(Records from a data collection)
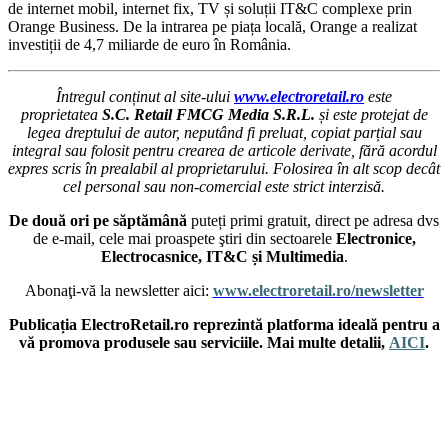
de internet mobil, internet fix, TV și soluții IT&C complexe prin
Orange Business. De la intrarea pe piața locală, Orange a realizat
investiții de 4,7 miliarde de euro în România.
Întregul conținut al site-ului
www.electroretail.ro
este
proprietatea
S.C. Retail FMCG Media S.R.L.
și este protejat de
legea dreptului de autor, neputând fi preluat, copiat parțial sau
integral sau folosit pentru crearea de articole derivate, fără acordul
expres scris în prealabil al proprietarului. Folosirea în alt scop decât
cel personal sau non-comercial este strict interzisă.
De două ori pe săptămână
puteți primi gratuit, direct pe adresa dvs
de e-mail, cele mai proaspete ştiri din sectoarele
Electronice,
Electrocasnice, IT&C și Multimedia
.
Abonaţi-vă la newsletter aici:
www.electroretail.ro/newsletter
Publicația ElectroRetail.ro reprezintă platforma ideală pentru a
vă promova produsele sau serviciile. Mai multe detalii,
AICI
.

Work instruction:
Scan the lines above for "investiții de 4,7" and for "www.electroretail.ro/newsletter". Repeat exactly the line holding each of them and every line in between.

Solution for this task:
investiții de 4,7 miliarde de euro în România.
Întregul conținut al site-ului
www.electroretail.ro
este
proprietatea
S.C. Retail FMCG Media S.R.L.
și este protejat de
legea dreptului de autor, neputând fi preluat, copiat parțial sau
integral sau folosit pentru crearea de articole derivate, fără acordul
expres scris în prealabil al proprietarului. Folosirea în alt scop decât
cel personal sau non-comercial este strict interzisă.
De două ori pe săptămână
puteți primi gratuit, direct pe adresa dvs
de e-mail, cele mai proaspete ştiri din sectoarele
Electronice,
Electrocasnice, IT&C și Multimedia
.
Abonaţi-vă la newsletter aici:
www.electroretail.ro/newsletter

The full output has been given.